After years of training, Molly won the 2022 Marvelous Marbles Championship. Along with all the marbles, Molly won $50,000. Not wanting the cash to burn a hole in her Kate Spade handbag, Molly bought a used car for her sister, Myra, for $15,000. A few weeks later, Myra fell and twisted her arm. Not having health insurance, Myra’s bill to urgent care totaled $3,000. Molly came to the rescue and paid Myra’s medical bill directly to the urgent care. The rest of the year, Molly gifted Myra a top, book, and new sneakers that totaled $350. Since Molly paid Myra’s medical bill directly to the urgent care, the total gifts that counted towards the 2022 annual gift exclusion was $15,350. Since the total gift amount was under the 2022 gift exclusion of $16,000, Molly was not required to file Form 709 for 2022. Had she given the money for the urgent care bill directly to Myra, Molly would have needed to file Form 709.

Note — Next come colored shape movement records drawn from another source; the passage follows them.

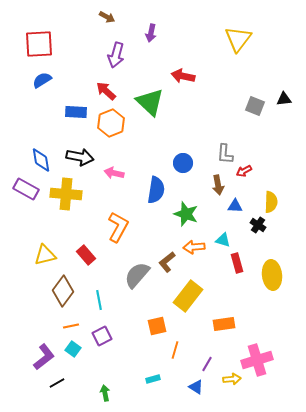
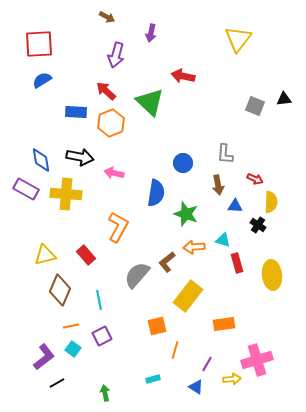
red arrow at (244, 171): moved 11 px right, 8 px down; rotated 126 degrees counterclockwise
blue semicircle at (156, 190): moved 3 px down
brown diamond at (63, 291): moved 3 px left, 1 px up; rotated 12 degrees counterclockwise
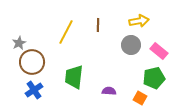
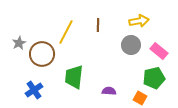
brown circle: moved 10 px right, 8 px up
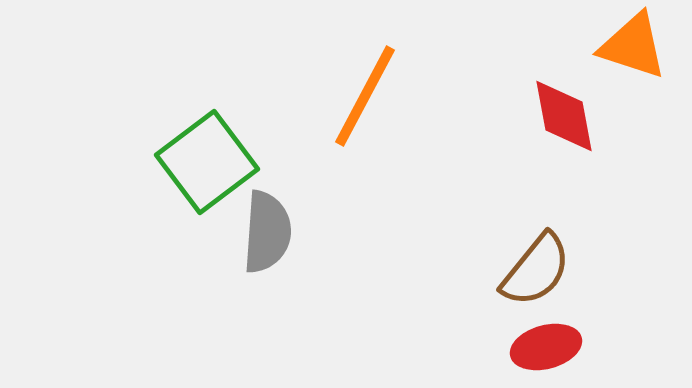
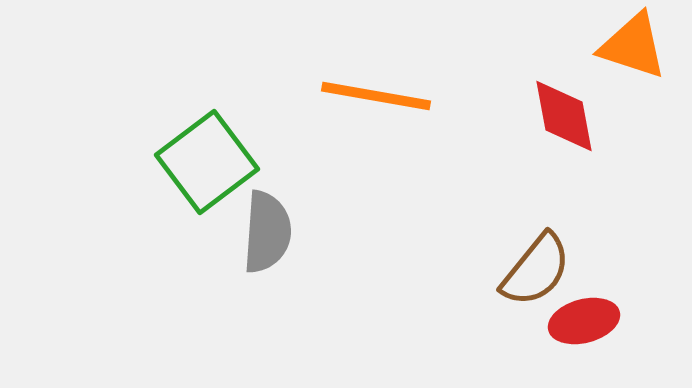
orange line: moved 11 px right; rotated 72 degrees clockwise
red ellipse: moved 38 px right, 26 px up
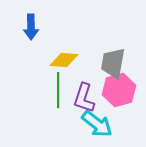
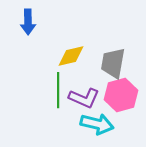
blue arrow: moved 3 px left, 5 px up
yellow diamond: moved 7 px right, 4 px up; rotated 16 degrees counterclockwise
pink hexagon: moved 2 px right, 5 px down
purple L-shape: rotated 84 degrees counterclockwise
cyan arrow: rotated 24 degrees counterclockwise
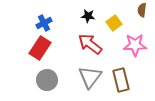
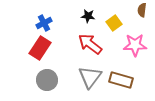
brown rectangle: rotated 60 degrees counterclockwise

Sometimes, beneficiaries turn down or disclaim inheritances. The reasons why a person may disclaim an inheritance are broad. Reasons can include avoiding significant tax consequences or wanting to pass along the inheritance to another relative. If specific conditions are met, a person may disclaim an inheritance. The rules for disclaiming an inheritance may differ from state to state, but the basic federal rules for disclaiming an inheritance include:
- The disclaimer must be complete and irrevocable,
- It must be in writing, identify the property being disclaimed, and be signed by the disclaimant (person who is disclaiming the property) or by their legal representative,
- The disclaimant must not have accepted any interest in the property beforehand,
- The disclaimer must be made no later than 9 months after the decedent’s date of death.
- If the beneficiary is a minor at the time they inherit the property, then they will have to wait until they become a legal adult to disclaim the property. Once the beneficiary reaches age 21, they have 9 months to disclaim the property.
Disclaimants are not permitted to assign the disclaimed property to someone of their choosing. Once a beneficiary disclaims an inheritance, the executor, trustee, or court will transfer the property to the next beneficiary in line according to the decedent’s will or trust. If there is no will, trust, or other estate plan, then the property will follow the state’s intestacy laws. Basically, state intestacy laws dictate how a decedent’s estate is distributed among their heirs. Once the property is disclaimed, the decision cannot be revoked. Therefore, the decision to disclaim property should be carefully considered, and getting the advice of an experienced estate attorney is
strongly advisable.
Your daughter has a generous heart and great parents watching out for any tax implications associated with receiving her late uncle’s savings account and gifting any of the inheritance to her aunt and cousins. I hope the information above is helpful.